Of Wolverines, Empires and Keystones
While MDOT submitted to the FRA’s inventory an extension of its Chicago-Detroit Wolverine Corridor to Toledo and Cleveland, or completely new, separate service to those Ohio cities, neither NYSDOT or PennDOT included references to Ohio extensions of Amtrak routes they sponsor. However, in emails to NEOtrans, spokespersons for both states said they have begun discussions with Ohio transportation officials at the state and regional levels about extending to Cleveland a New York City-Buffalo Empire Service train and a New York City-Pittsburgh Keystone Service train. All three of those expansions were in the Amtrak Connects US vision.

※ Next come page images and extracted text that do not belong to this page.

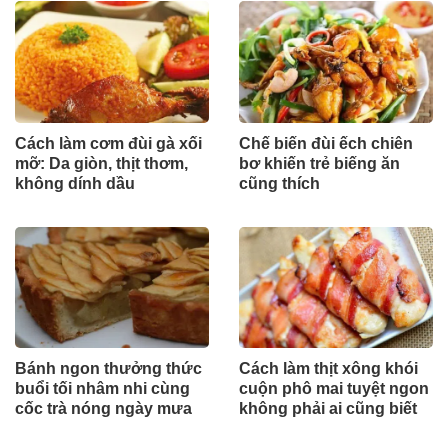
Cách làm cơm đùi gà xối
Chế biến đùi ếch chiên
mỡ: Da giòn, thịt thơm,
bơ khiến trẻ biếng ăn
không dính dầu
cũng thích
Bánh ngon thưởng thức
Cách làm thịt xông khói
buổi tối nhâm nhi cùng
cuộn phô mai tuyệt ngon
cốc trà nóng ngày mưa
không phải ai cũng biết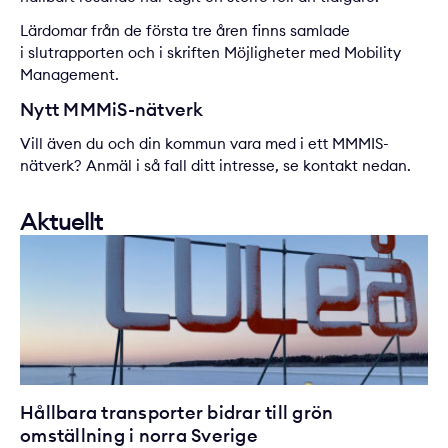
Lärdomar från de första tre åren finns samlade
i
slutrapporten
och i skriften
Möjligheter med Mobility
Management
.
Nytt MMMiS-nätverk
Vill även du och din kommun vara med i ett MMMIS-
nätverk? Anmäl i så fall ditt intresse, se kontakt nedan.
Aktuellt
Hållbara transporter bidrar till grön
omställning i norra Sverige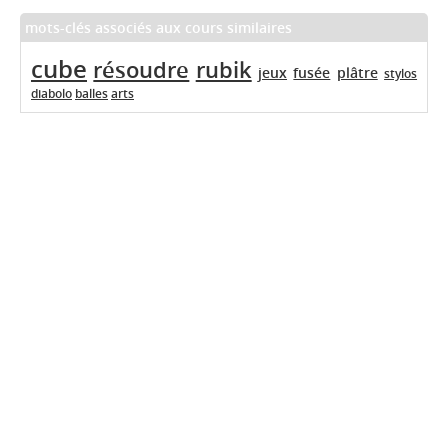
mots-clés associés aux cours similaires
cube
résoudre
rubik
jeux
fusée
plâtre
stylos
diabolo
balles
arts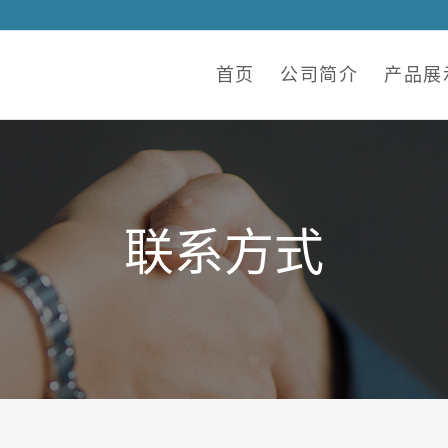
首页
公司简介
产品展
联系方式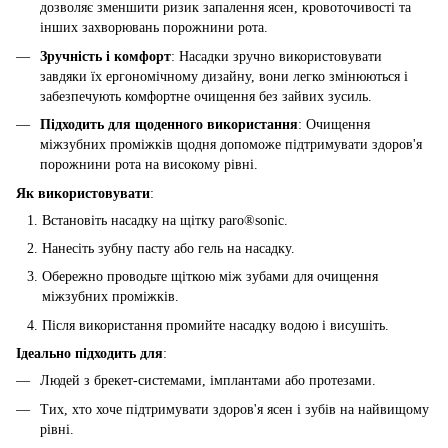
дозволяє зменшити ризик запалення ясен, кровоточивості та
інших захворювань порожнини рота.
Зручність і комфорт
: Насадки зручно використовувати
завдяки їх ергономічному дизайну, вони легко змінюються і
забезпечують комфортне очищення без зайвих зусиль.
Підходить для щоденного використання
: Очищення
міжзубних проміжків щодня допоможе підтримувати здоров'я
порожнини рота на високому рівні.
Як використовувати
:
Встановіть насадку на щітку paro®sonic.
Нанесіть зубну пасту або гель на насадку.
Обережно проводьте щіткою між зубами для очищення
міжзубних проміжків.
Після використання промийте насадку водою і висушіть.
Ідеально підходить для
:
Людей з брекет-системами, імплантами або протезами.
Тих, хто хоче підтримувати здоров'я ясен і зубів на найвищому
рівні.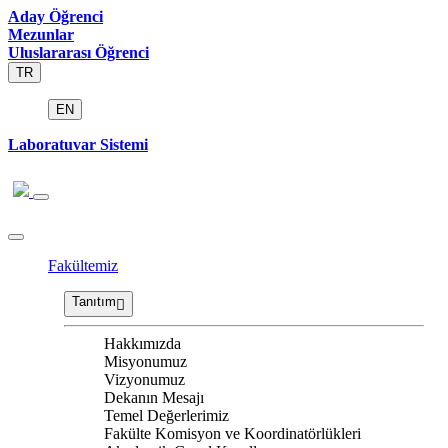
Aday Öğrenci
Mezunlar
Uluslararası Öğrenci
TR
EN
Laboratuvar Sistemi
Fakültemiz
Tanıtım
Hakkımızda
Misyonumuz
Vizyonumuz
Dekanın Mesajı
Temel Değerlerimiz
Fakülte Komisyon ve Koordinatörlükleri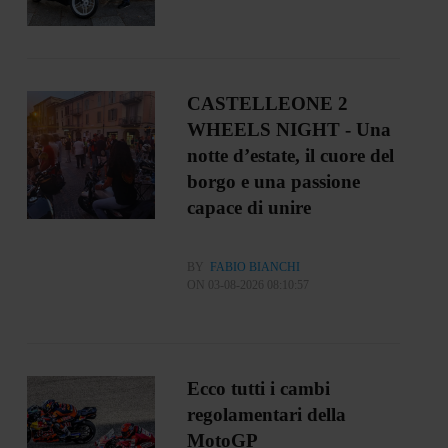
CASTELLEONE 2
WHEELS NIGHT - Una
notte d’estate, il cuore del
borgo e una passione
capace di unire
BY
FABIO BIANCHI
ON 03-08-2026 08:10:57
Ecco tutti i cambi
regolamentari della
MotoGP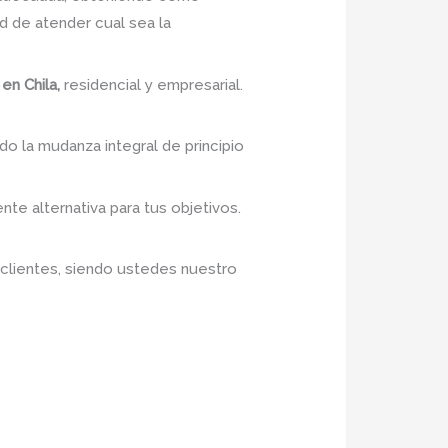
 de atender cual sea la
en Chila,
residencial y empresarial.
do la mudanza integral de principio
nte alternativa para tus objetivos.
 clientes, siendo ustedes nuestro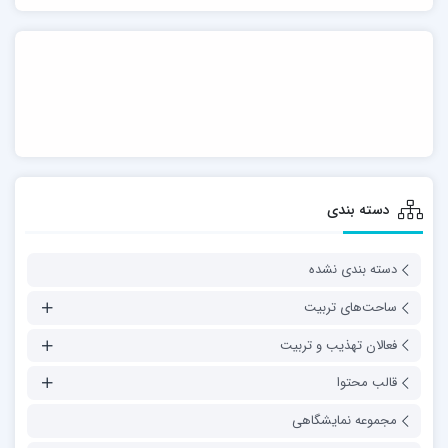
دسته بندی
دسته بندی نشده
ساحت‌های تربیت
فعالان تهذیب و تربیت
قالب محتوا
مجموعه نمایشگاهی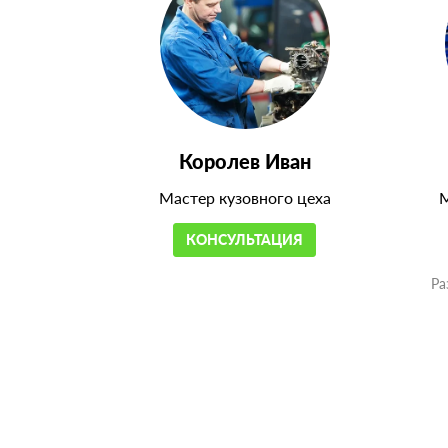
Королев Иван
Мастер кузовного цеха
М
КОНСУЛЬТАЦИЯ
Ра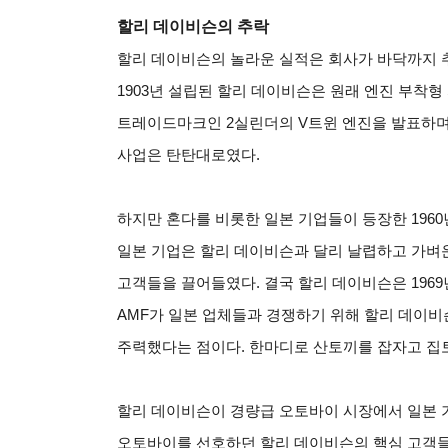
할리 데이비슨의 추락
할리 데이비슨의 놀라운 실적은 회사가 바닥까지 추
1903년 설립된 할리 데이비슨은 원래 엔진 부착형
트레이드마크인 2실린더의 V트윈 엔진을 발표하며
사업은 탄탄대로였다.
하지만 혼다를 비롯한 일본 기업들이 등장한 196
일본 기업은 할리 데이비슨과 달리 날렵하고 가벼
고객들을 끌어들였다. 결국 할리 데이비슨은 1969
AMF가 일본 업체들과 경쟁하기 위해 할리 데이
주력했다는 점이다. 한마디로 산토끼를 잡자고 집
할리 데이비슨이 경량급 오토바이 시장에서 일본 
오토바이를 선호하던 할리 데이비슨의 핵심 고객들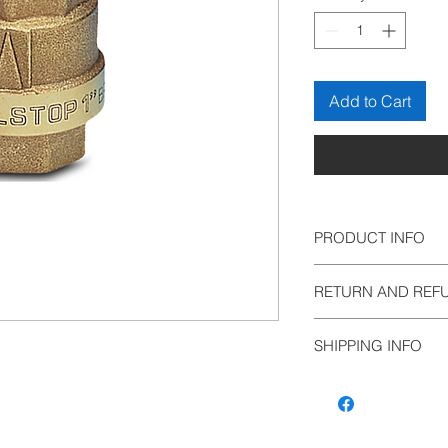
Add to Cart
PRODUCT INFO
RETURN AND REF
SHIPPING INFO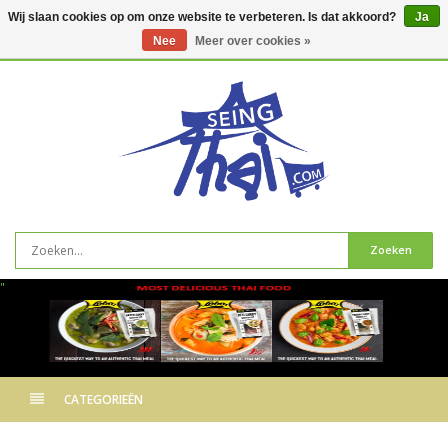
Wij slaan cookies op om onze website te verbeteren. Is dat akkoord?
Ja
Nee
Meer over cookies »
0
artikelen
Zoeken
"
CATEGORIEËN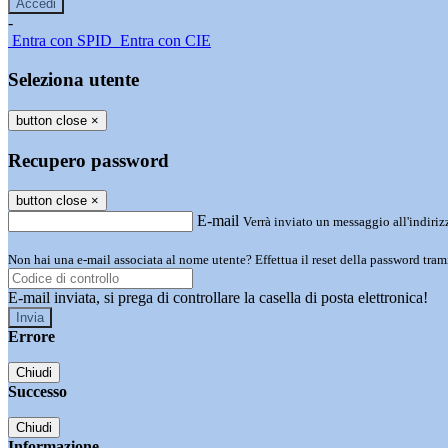
-
Entra con SPID
Entra con CIE
Seleziona utente
button close
×
Recupero password
button close
×
E-mail
Verrà inviato un messaggio all'indirizz
Non hai una e-mail associata al nome utente? Effettua il reset della password tram
E-mail inviata, si prega di controllare la casella di posta elettronica!
Errore
Chiudi
Successo
Chiudi
Informazione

“Preliminary conversations regarding a potential Amtrak Empire Service extension that involve the Ohio Rail Development Corp. (sic), NYSDOT, and PennDOT are in the very early stages,” said Glenn Blain, NYSDOT’s assistant director of communications.
“PennDOT periodically works with our neighboring states to advance transportation that benefits Pennsylvanians,” said PennDOT Press Secretary Alexis Campbell. “There are upcoming opportunities by the Federal Railroad Administration that may provide funding for new or expanded passenger rail service, and PennDOT staff have discussed at a high level what options may exist for connections beyond those that exist today, including connections to neighboring states. At this time, there haven’t been any concrete discussions on specific alignments, services, or future funding.”
In August, Greater Cleveland’s MPO, the Northeast Ohio Areawide Coordinating Agency, submitted to the FRA the following routes to be eligible for federal planning and development funds:
• The Cleveland-Toledo-South Bend-Chicago corridor
• The Cleveland-Buffalo-Rochester-New York City corridor
• The Cleveland-Pittsburgh-Philadelphia-New York City corridor
• The Cleveland-Pittsburgh-Washington, D.C. corridor
• The Cleveland-Toledo-Detroit corridor
NOACA didn’t submit the 3C Corridor because it expected the ORDC and/or other MPOs to add it. While ORDC hasn’t yet submitted it, MPOs in Mansfield, Columbus, Dayton and Cincinnati have. One year ago, NOACA and other affected MPOs requested $2.56 million from the FRA for a $3.2 million service development plan for Cleveland-Chicago Amtrak service and rail freight expansion. Although it didn’t win the funds in that round, NOACA expects to try again and go after planning funds for the other routes as well.
“NOACA is diligently working to ensure that the Amtrak Connects US plan is implemented as it relates to Cleveland, especially focusing on Cleveland as a mini-hub with increased frequency, improved schedules and new service,” said Grace Gallucci, NOACA’s executive director and CEO. “We are collaborating with partners across the Chicago to Cleveland to New York/DC corridors to leverage the opportunity presented by the IIJA funding for passenger rail.”
NOACA has aggressively pursued partnerships with other states that may be willing to submit federal funding applications for expanding train services they sponsor. Despite the fact that the eligibility rules have changed in favor of MPOs in terms of who can apply for planning and development funds, the FRA still prefers to work with states. However, MPO staff time can count as a local contribution to a federal grant request that requires at least 20 percent of planning costs to be borne locally.
If ORDC won’t seek passenger route expansions from neighboring states, either because it must pursue 3C first or because it won’t pursue passenger rail expansion at all, the possibility that an MPO like NOACA would partner with a neighboring state may be the only hope for adding more Amtrak trains to Cleveland for the foreseeable future. That apparently wasn’t something ORDC had considered until now.
“ORDC was unaware of NOACA’s conversations with other states until recently so we cannot comment on their actions or intentions,” Jourdan said.